What the task asks: Count every line of these entries that holds the word "chart", and reply with the number only.

Exercise data:

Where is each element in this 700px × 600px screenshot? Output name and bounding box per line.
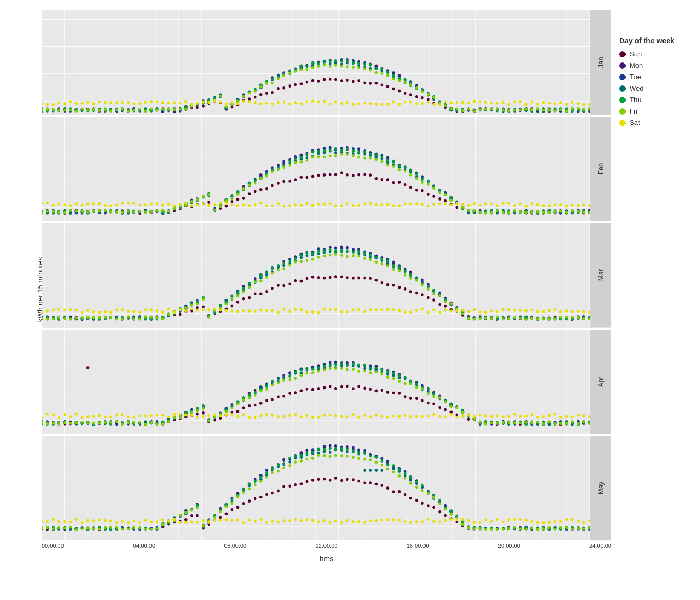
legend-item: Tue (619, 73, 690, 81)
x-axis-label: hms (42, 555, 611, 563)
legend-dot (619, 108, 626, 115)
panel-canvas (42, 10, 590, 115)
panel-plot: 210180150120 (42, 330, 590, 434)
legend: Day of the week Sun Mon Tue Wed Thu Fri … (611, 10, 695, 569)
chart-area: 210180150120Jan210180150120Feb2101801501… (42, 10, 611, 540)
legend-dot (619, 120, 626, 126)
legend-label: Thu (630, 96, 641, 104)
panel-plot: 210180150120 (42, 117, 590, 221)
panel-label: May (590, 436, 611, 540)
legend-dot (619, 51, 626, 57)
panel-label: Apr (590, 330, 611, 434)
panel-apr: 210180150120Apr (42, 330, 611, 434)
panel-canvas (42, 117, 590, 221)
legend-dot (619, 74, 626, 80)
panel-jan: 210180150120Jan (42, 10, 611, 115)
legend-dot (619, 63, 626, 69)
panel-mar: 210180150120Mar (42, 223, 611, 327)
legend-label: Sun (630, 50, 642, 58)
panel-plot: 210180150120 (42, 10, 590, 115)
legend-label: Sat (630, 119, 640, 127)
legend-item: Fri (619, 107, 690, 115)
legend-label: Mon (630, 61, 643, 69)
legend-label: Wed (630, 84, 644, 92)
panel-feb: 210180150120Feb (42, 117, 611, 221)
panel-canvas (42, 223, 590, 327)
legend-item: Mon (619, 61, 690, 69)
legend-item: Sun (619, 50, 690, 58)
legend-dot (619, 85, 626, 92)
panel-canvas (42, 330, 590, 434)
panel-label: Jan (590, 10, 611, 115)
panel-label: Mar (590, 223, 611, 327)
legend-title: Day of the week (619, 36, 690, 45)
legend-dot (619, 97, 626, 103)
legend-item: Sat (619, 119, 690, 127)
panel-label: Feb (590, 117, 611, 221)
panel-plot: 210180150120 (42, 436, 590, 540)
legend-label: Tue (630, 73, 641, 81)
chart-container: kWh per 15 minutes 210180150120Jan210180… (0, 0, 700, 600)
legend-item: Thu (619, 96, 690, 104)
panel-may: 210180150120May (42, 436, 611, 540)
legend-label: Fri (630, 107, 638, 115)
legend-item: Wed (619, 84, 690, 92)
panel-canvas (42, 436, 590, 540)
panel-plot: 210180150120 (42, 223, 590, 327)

...

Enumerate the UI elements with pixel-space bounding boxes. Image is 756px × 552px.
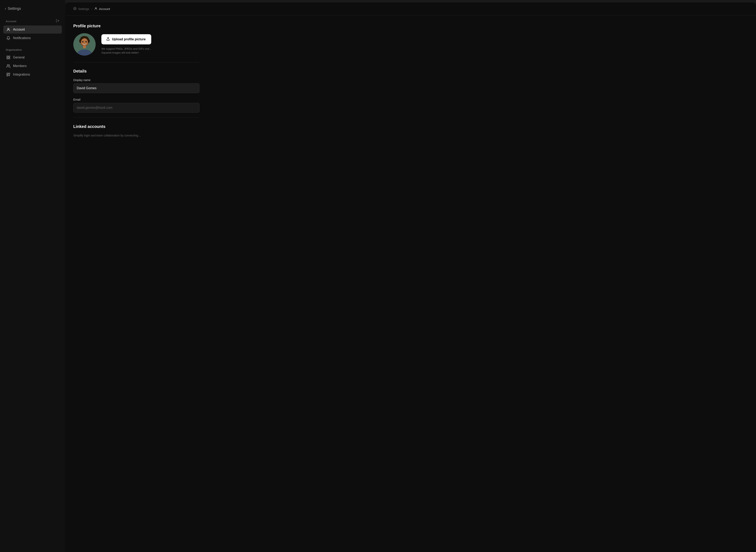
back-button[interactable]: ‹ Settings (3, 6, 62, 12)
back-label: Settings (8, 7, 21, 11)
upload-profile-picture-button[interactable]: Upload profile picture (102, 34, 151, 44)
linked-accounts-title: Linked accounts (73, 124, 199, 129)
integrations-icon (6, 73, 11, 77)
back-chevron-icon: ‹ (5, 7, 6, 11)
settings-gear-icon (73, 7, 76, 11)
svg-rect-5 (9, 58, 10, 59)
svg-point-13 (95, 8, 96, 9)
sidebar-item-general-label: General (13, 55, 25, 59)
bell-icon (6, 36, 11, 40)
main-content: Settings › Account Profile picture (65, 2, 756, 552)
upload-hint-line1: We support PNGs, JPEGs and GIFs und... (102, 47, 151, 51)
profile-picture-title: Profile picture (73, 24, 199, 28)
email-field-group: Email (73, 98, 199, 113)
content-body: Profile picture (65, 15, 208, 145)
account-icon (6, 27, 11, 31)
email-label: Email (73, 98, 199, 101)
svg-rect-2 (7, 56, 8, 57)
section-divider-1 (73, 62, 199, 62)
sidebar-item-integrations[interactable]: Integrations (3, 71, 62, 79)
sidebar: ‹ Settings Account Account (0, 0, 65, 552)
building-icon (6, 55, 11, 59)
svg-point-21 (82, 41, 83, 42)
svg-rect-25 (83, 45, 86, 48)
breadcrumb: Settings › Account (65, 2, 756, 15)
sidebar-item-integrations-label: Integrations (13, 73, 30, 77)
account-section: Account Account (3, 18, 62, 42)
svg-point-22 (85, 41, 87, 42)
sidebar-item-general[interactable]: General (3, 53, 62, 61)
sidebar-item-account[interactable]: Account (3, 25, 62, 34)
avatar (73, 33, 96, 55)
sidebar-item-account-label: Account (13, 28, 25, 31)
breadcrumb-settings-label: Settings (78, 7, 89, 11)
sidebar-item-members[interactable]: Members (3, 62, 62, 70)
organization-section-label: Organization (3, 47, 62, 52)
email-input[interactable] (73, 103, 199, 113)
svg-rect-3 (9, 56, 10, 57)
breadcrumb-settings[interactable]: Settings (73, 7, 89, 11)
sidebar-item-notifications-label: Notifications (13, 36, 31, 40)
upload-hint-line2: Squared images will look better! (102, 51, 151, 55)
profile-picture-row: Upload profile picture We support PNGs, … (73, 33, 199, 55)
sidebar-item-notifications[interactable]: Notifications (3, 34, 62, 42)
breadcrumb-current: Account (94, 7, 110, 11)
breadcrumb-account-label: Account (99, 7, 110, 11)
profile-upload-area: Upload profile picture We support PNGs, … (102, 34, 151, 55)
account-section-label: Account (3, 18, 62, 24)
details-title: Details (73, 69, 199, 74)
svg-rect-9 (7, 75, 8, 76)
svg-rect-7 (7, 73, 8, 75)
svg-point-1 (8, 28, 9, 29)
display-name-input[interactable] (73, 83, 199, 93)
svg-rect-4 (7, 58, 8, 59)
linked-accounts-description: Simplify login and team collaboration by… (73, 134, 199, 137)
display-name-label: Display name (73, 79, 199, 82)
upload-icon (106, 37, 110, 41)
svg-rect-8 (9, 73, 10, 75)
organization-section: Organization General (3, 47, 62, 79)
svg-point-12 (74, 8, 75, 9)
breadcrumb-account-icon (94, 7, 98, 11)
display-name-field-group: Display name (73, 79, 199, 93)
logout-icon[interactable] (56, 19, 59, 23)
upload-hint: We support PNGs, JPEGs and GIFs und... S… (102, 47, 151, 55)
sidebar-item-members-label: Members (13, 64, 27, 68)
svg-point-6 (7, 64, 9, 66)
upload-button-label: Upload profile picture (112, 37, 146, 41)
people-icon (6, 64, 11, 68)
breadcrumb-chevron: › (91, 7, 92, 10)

Answer space: 2